Note: Minor plot spoilers ahead. 

I picked up War and Peace for the first time ten years ago on a family vacation, read 200 of its 1300 pages, and then set it down for the decade. I didn’t have time to follow the meandering paths of five noble Russian families through the Napoleonic Wars. I didn’t have the attention span for a 200-page plot setup. I couldn’t remember the myriad of characters, or endure the narrator’s historical analysis, or grasp the expansive history. But most of all, I didn’t have time for fiction when there is so much to read of Doctrine, Theology, and spiritual life. How could I read “for pleasure” when I was already pressed with studying, writing, and shepherding?

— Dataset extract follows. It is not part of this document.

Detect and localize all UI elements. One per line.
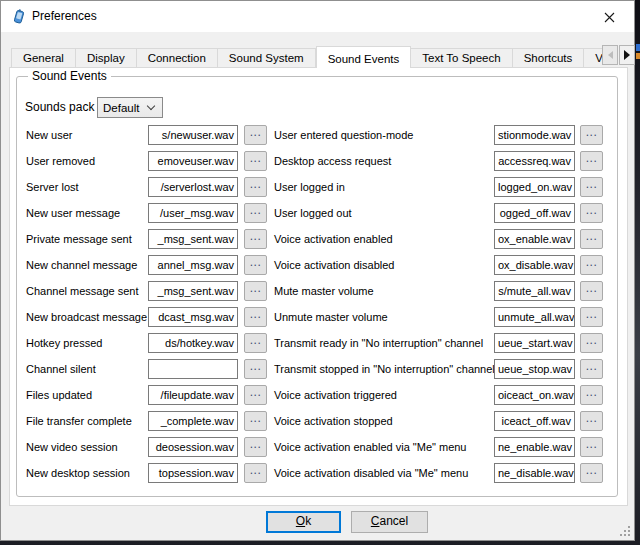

This summer, in the midst of an international transition and the global pandemic, I picked up Tolstoy’s treasure again and read it from cover to cover. What I found in these half million words was more than I expected: I found an antidote to our instant world, an answer to the vitriolic tweet-cycle, and an ally in my spiritual life.

I am now convinced that reading Big Old Books (B.O.B.s) is a useful habit for all Christians, especially those who desire to understand our current culture and engage it with the good news of Christ.

1. B.O.B.s as an antidote to an instant world.

“. . . when the fullness of time had come . . .” Gal 4:4

The majority of modern culture, from commercials to food labels, is aimed to trigger a chemical reaction in your body that will elicit a response. Buy this car. Eat this guacamole. Watch this series. A book that waits until page three for the inciting incident is left to collect dust on the shelf. A movie without an explosion (or car chase, or alien invasion, etc) in the opening scene is relegated to the box office also-rans. We in the West are not good at waiting for anything. We want our reaction and we want it now.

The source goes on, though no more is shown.